[Stored entries]
___

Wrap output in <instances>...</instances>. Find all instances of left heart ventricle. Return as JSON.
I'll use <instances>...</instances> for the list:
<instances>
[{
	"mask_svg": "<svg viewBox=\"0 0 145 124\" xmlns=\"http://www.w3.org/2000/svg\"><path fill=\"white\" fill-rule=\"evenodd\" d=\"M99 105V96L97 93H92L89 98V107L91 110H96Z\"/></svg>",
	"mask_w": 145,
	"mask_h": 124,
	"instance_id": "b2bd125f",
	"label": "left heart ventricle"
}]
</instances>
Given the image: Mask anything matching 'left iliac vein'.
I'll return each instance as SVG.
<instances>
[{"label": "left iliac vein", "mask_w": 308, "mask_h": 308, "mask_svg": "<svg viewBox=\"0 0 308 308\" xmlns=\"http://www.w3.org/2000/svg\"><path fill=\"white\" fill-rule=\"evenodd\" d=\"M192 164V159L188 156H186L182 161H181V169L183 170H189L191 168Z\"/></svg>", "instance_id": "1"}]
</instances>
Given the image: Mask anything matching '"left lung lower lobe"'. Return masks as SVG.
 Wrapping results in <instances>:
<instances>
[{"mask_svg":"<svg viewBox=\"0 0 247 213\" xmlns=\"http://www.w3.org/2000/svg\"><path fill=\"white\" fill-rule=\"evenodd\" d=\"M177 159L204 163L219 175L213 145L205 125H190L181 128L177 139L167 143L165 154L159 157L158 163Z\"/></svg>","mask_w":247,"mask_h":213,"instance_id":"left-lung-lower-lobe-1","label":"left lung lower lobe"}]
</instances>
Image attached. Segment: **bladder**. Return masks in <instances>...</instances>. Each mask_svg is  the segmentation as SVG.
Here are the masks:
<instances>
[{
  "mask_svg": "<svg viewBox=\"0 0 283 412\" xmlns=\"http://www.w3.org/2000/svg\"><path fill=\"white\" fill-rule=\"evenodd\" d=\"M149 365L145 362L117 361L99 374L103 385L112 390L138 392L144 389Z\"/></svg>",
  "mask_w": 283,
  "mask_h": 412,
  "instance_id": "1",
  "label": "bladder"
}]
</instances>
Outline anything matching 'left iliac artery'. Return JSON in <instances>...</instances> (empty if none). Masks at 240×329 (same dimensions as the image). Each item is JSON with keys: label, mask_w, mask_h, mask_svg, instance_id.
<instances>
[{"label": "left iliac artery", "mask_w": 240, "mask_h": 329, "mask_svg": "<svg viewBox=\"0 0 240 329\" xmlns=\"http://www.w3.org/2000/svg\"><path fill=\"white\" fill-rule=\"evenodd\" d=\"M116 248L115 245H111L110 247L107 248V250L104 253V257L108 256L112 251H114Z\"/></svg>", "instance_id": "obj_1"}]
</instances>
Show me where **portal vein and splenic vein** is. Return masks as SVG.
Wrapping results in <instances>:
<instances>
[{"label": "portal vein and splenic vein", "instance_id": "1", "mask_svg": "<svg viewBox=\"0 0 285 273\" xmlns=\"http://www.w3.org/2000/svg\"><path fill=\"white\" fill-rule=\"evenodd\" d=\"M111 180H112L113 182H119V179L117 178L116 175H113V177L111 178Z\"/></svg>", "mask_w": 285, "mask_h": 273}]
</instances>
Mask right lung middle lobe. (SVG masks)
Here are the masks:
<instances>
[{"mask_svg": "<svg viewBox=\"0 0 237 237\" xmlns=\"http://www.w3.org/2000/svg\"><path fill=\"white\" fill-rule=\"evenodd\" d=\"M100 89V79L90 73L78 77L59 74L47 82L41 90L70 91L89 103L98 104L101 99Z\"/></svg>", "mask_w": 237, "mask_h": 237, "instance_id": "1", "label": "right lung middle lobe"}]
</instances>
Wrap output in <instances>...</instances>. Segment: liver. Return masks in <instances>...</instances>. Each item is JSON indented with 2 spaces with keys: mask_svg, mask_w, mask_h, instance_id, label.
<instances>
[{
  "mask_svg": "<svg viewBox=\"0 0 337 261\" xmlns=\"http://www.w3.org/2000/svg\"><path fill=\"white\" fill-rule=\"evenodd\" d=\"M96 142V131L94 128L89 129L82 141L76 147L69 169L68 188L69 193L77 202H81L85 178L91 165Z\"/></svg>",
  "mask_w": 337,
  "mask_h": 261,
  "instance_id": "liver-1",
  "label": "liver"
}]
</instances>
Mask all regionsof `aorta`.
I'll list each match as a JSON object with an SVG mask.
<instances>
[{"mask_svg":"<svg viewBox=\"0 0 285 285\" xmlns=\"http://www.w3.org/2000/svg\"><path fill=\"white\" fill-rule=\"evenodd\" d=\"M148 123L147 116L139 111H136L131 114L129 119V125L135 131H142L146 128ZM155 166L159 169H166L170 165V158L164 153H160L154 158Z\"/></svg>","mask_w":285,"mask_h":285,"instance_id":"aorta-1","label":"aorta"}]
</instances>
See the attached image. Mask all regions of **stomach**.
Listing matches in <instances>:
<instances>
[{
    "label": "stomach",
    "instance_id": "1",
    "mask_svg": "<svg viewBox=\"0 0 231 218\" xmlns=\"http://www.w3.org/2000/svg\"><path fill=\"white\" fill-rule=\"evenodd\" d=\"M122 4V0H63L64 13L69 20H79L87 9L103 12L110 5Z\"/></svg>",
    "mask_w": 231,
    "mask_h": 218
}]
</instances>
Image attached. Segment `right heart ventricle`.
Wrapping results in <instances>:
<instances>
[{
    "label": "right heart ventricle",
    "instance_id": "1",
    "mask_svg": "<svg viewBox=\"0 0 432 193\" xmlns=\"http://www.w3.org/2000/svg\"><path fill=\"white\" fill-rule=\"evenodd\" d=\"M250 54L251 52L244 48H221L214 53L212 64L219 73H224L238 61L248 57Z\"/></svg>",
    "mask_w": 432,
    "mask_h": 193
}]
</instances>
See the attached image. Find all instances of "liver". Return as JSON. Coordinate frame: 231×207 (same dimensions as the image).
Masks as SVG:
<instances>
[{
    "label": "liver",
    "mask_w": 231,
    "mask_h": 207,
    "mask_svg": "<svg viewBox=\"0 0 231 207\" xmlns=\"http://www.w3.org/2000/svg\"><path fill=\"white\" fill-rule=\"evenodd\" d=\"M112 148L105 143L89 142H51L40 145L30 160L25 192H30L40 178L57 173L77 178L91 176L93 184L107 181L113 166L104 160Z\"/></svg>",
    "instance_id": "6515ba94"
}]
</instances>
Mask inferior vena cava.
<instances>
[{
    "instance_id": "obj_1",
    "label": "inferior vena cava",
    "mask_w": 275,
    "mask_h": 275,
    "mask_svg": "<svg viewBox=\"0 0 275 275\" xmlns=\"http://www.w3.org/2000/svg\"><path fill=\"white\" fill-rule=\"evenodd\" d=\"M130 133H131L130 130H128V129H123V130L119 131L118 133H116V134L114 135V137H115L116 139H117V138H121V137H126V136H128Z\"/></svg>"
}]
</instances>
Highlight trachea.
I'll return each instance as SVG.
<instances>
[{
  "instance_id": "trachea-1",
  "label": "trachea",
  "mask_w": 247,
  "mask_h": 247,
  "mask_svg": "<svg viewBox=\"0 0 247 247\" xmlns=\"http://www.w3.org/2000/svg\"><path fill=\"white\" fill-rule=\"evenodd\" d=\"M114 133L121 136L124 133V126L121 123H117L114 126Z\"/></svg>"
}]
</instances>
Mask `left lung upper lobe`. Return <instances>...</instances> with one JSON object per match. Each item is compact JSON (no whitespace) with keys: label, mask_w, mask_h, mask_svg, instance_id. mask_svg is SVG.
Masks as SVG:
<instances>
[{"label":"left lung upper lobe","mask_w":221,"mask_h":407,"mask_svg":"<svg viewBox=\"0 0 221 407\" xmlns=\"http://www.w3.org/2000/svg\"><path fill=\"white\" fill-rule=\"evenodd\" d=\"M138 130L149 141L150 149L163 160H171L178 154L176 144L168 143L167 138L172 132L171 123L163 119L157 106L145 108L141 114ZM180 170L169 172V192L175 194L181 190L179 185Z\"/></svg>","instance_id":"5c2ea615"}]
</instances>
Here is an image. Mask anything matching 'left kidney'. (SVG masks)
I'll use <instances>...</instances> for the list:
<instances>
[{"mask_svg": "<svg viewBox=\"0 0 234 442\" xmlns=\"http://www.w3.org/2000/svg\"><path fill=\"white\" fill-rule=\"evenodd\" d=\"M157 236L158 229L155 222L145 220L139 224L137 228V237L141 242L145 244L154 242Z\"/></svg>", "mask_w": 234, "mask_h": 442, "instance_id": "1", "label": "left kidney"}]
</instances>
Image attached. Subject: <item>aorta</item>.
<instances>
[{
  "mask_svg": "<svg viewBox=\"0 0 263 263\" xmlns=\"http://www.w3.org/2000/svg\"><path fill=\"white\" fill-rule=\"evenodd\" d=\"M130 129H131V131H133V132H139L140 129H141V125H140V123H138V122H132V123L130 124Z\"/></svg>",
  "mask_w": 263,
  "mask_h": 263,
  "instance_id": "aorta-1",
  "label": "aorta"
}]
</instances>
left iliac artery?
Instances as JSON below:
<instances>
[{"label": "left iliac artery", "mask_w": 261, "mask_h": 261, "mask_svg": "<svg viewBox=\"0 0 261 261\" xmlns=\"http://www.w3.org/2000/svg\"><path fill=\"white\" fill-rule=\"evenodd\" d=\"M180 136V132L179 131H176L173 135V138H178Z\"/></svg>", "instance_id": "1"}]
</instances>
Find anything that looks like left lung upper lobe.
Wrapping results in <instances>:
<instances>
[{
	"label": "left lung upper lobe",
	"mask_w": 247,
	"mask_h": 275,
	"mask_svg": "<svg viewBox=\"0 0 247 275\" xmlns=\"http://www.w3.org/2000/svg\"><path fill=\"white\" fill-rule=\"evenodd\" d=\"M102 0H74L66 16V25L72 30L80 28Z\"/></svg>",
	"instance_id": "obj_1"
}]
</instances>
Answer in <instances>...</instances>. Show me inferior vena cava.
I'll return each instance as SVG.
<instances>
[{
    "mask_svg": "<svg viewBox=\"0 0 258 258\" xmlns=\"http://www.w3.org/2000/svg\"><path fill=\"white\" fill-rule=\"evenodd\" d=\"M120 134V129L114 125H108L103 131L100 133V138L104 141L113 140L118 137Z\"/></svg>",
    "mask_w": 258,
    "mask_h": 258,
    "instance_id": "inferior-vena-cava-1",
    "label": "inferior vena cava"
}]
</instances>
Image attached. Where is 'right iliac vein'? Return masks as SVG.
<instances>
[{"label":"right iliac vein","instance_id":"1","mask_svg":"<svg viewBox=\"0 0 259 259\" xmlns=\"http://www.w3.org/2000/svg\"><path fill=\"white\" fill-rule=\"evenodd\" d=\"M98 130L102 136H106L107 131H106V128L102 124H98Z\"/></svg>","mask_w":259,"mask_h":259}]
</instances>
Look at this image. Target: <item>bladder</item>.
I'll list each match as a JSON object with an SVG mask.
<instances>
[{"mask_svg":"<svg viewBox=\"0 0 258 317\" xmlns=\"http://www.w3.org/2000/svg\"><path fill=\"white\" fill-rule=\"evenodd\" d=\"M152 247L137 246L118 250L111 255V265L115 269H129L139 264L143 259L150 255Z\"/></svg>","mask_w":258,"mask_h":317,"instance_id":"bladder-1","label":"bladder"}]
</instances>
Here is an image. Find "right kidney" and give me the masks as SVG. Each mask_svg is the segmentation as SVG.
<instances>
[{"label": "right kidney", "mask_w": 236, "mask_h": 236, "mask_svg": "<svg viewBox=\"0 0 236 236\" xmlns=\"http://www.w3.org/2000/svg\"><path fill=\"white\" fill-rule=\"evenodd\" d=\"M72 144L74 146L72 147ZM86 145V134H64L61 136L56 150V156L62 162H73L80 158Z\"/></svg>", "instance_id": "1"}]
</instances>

___

### REQUIRED ACTION
All lines from the one containing "Here is an image. Find" down to the final line above are to be restated word for word; leave out the rest.

### RESPONSE BOX
Here is an image. Find "right kidney" and give me the masks as SVG. Each mask_svg is the segmentation as SVG.
<instances>
[{"label": "right kidney", "mask_w": 236, "mask_h": 236, "mask_svg": "<svg viewBox=\"0 0 236 236\" xmlns=\"http://www.w3.org/2000/svg\"><path fill=\"white\" fill-rule=\"evenodd\" d=\"M72 144L74 146L72 147ZM86 145V134H64L61 136L56 150V156L62 162H73L80 158Z\"/></svg>", "instance_id": "1"}]
</instances>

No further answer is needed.